Dear Ammiel Alcalay and Michael Kelleher,
Happily, I was able to attend the Olson Now event at MIT a couple weeks back. It certainly proposed what is possible. To briefly introduce myself: I studied in the English Dept. at the University of Maine for a few years. I now live and teach in the so-called Boston-area and will begin graduate work in Cultural Production at Brandeis in the fall.
As others have already noted, I found Ben Friedlander’s opening remarks very useful, quite insightful, and I’ve been mulling over my scant notes since 20 May. Thank you (and Ben) for posting them!

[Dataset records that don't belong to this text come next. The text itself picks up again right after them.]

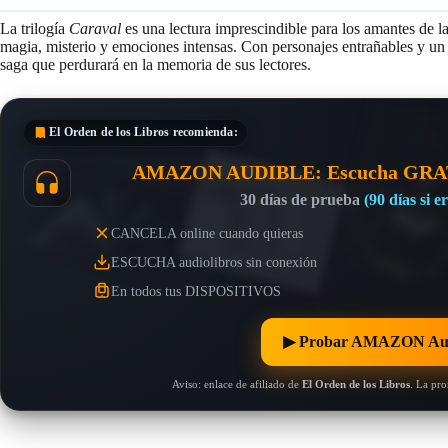
La trilogía
Caraval
es una lectura imprescindible para los amantes de la
magia, misterio y emociones intensas. Con personajes entrañables y u
saga que perdurará en la memoria de sus lectores.
El Orden de los Libros
recomienda:
AMAZON AUDIBLE: Escucha GRA
30 días de prueba
(90 días si 
CANCELA online cuando quieras
ESCUCHA audiolibros sin conexión
En todos tus DISPOSITIVOS
▶︎ Probar AMAZON Au
Aviso: enlace de afiliado de
El Orden de los Libros
. La pr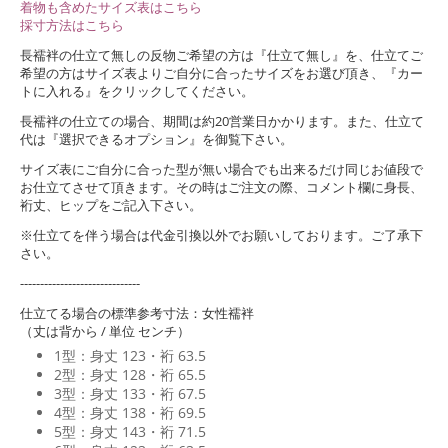
着物も含めたサイズ表はこちら
採寸方法はこちら
長襦袢の仕立て無しの反物ご希望の方は『仕立て無し』を、仕立てご
希望の方はサイズ表よりご自分に合ったサイズをお選び頂き、『カー
トに入れる』をクリックしてください。
長襦袢の仕立ての場合、期間は約20営業日かかります。また、仕立て
代は『選択できるオプション』を御覧下さい。
サイズ表にご自分に合った型が無い場合でも出来るだけ同じお値段で
お仕立てさせて頂きます。その時はご注文の際、コメント欄に身長、
裄丈、ヒップをご記入下さい。
※仕立てを伴う場合は代金引換以外でお願いしております。ご了承下
さい。
------------------------------
仕立てる場合の標準参考寸法：女性襦袢
（丈は背から / 単位 センチ）
1型：身丈 123・裄 63.5
2型：身丈 128・裄 65.5
3型：身丈 133・裄 67.5
4型：身丈 138・裄 69.5
5型：身丈 143・裄 71.5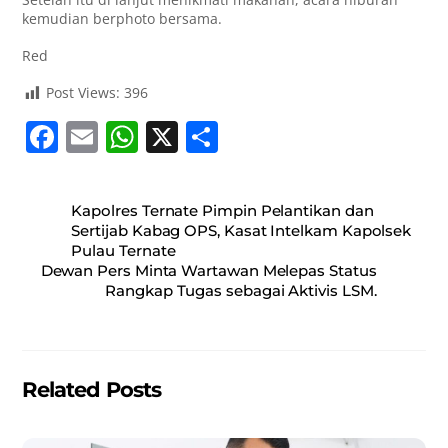
kemudian berphoto bersama.
Red
Post Views:
396
F
E
W
X
S
a
m
h
h
c
ai
at
ar
Kapolres Ternate Pimpin Pelantikan dan
e
l
s
e
Sertijab Kabag OPS, Kasat Intelkam Kapolsek
Pulau Ternate
b
A
Dewan Pers Minta Wartawan Melepas Status
o
p
Rangkap Tugas sebagai Aktivis LSM.
o
p
k
Related Posts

What I didn’t ask then, but wish to now, is: What is the relationship of the body—the physical, sensed presence of the self—to both language and knowledge in Olson? And, furthermore, how did Olson’s understanding of—his “stance toward”?—language and knowledge shape and influence his methodology?
In his opening remarks, Ben observed that for Olson “[k]knowledge . . . is located (in language, in history, on the earth) . . .” So, at the risk of repeating myself: What I am wondering is how to talk about/examine/understand the relationship between, on the one hand, the body, knowledge, and language in Olson, and on the other, his practice, a practice that, as Ben pointed out, “abandoned the book as ultimate horizon and worked instead to produce an archive.”
I’m not sure this makes sense, but that’s as clear as I can put my concerns right now. I suppose it might be possible to speak of this situation in terms of form and content; however, such a binary seems limiting and somehow, perhaps, in opposition to the notion of the archive and also collaboration.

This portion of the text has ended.